2. Organic everything. I forreal just ate some organic fruit snacks with little Jack.
3. Sonic. I think there's one just about every 100 feet.
4. Hanging their kids names on the walls in their bedrooms. Nearly every child's bedroom has "E L L A" or "A U S T I N" hung in bright letters.
5. Naming their kids Ella, Austin, or any name that should really be a last name (i.e. Brady, Jackson, Walker, Parker, etc).
6. Having TVs everywhere. I think the average Franklin household has about 19.7 televisions in their home. We're talking bathrooms, sunrooms, etc. I was startled to find one in a kitchen cabinet last week.
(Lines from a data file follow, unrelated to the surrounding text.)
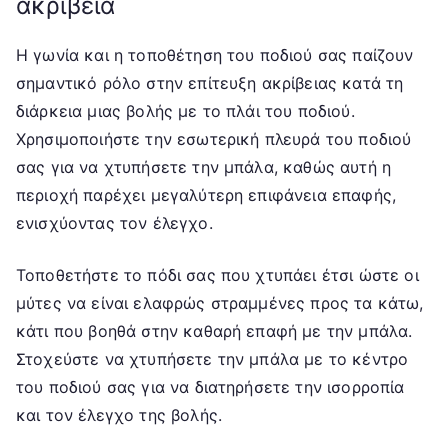
ακρίβεια
Η γωνία και η τοποθέτηση του ποδιού σας παίζουν
σημαντικό ρόλο στην επίτευξη ακρίβειας κατά τη
διάρκεια μιας βολής με το πλάι του ποδιού.
Χρησιμοποιήστε την εσωτερική πλευρά του ποδιού
σας για να χτυπήσετε την μπάλα, καθώς αυτή η
περιοχή παρέχει μεγαλύτερη επιφάνεια επαφής,
ενισχύοντας τον έλεγχο.
Τοποθετήστε το πόδι σας που χτυπάει έτσι ώστε οι
μύτες να είναι ελαφρώς στραμμένες προς τα κάτω,
κάτι που βοηθά στην καθαρή επαφή με την μπάλα.
Στοχεύστε να χτυπήσετε την μπάλα με το κέντρο
του ποδιού σας για να διατηρήσετε την ισορροπία
και τον έλεγχο της βολής.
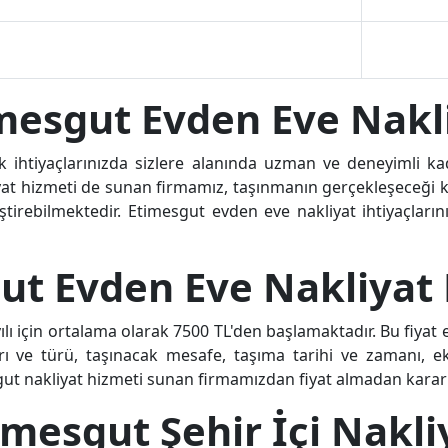
mesgut Evden Eve Nakl
ık ihtiyaçlarınızda sizlere alanında uzman ve deneyimli
iyat hizmeti de sunan firmamız, taşınmanın gerçekleşece
eştirebilmektedir. Etimesgut evden eve nakliyat ihtiyaçları
ut Evden Eve Nakliyat F
lı için ortalama olarak 7500 TL'den başlamaktadır. Bu fiyat 
arı ve türü, taşınacak mesafe, taşıma tarihi ve zamanı, ek 
esgut nakliyat hizmeti sunan firmamızdan fiyat almadan kara
imesgut Şehir İçi Nakli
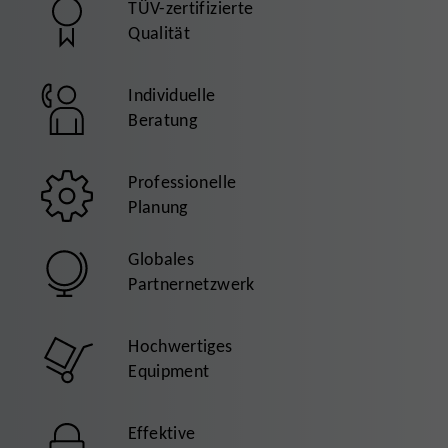
TÜV-zertifizierte
Qualität
Individuelle
Beratung
Professionelle
Planung
Globales
Partnernetzwerk
Hochwertiges
Equipment
Effektive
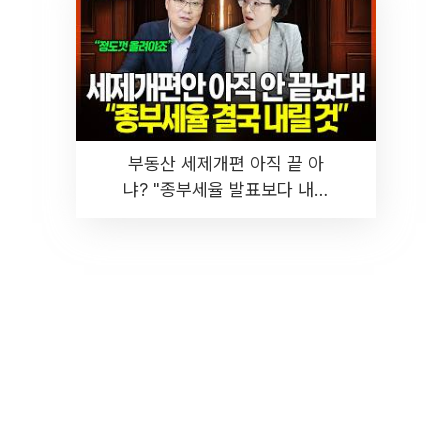
부동산 세제개편 아직 끝 아
냐? "종부세율 발표보다 내릴
것" 장기거주·양도세 전망 I 집
땅지성 I 김인만, 진미윤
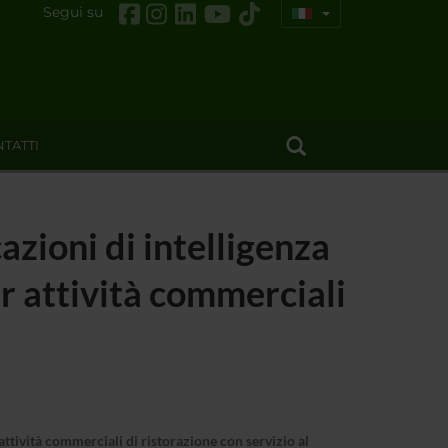
Segui su
TATTI
azioni di intelligenza
per attività commerciali
 attività commerciali di ristorazione con servizio al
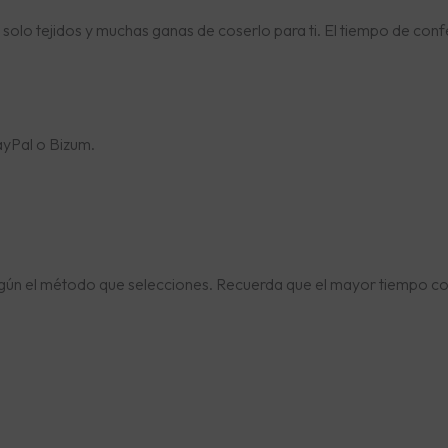
, solo tejidos y muchas ganas de coserlo para ti. El tiempo de confe
ayPal o Bizum.
egún el método que selecciones. Recuerda que el mayor tiempo c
7. The rustic barn star. It's everywhere. Above fireplaces, in stairwells... anywhere there is blank wall space to be filled.
8. Super complicated cable/TV/DVD set-ups. The universal remote helps nothing. At all. I can count on screwing up everything when I play DVDs. Pretty much every time.
9. Brick homes. Just about every house is brick. With hardwood floors.
10. Bibles. And random religious children's books. This includes Veggietales and any fairy-tale style Bible storybook. I went to a house yesterday and didn't notice any, and was strangle unnerved. Although that could have something to do with an abundance of African tribal masks lining the walls.
11. Stopping completely before they turn.
12. Going to church. There are roughly 46781246 churches in this town. And they all get out at the same time. Do not try to have lunch in downtown Franklin. Unless you are a heathen and go to the Irish pub we go to every week. Then you're golden.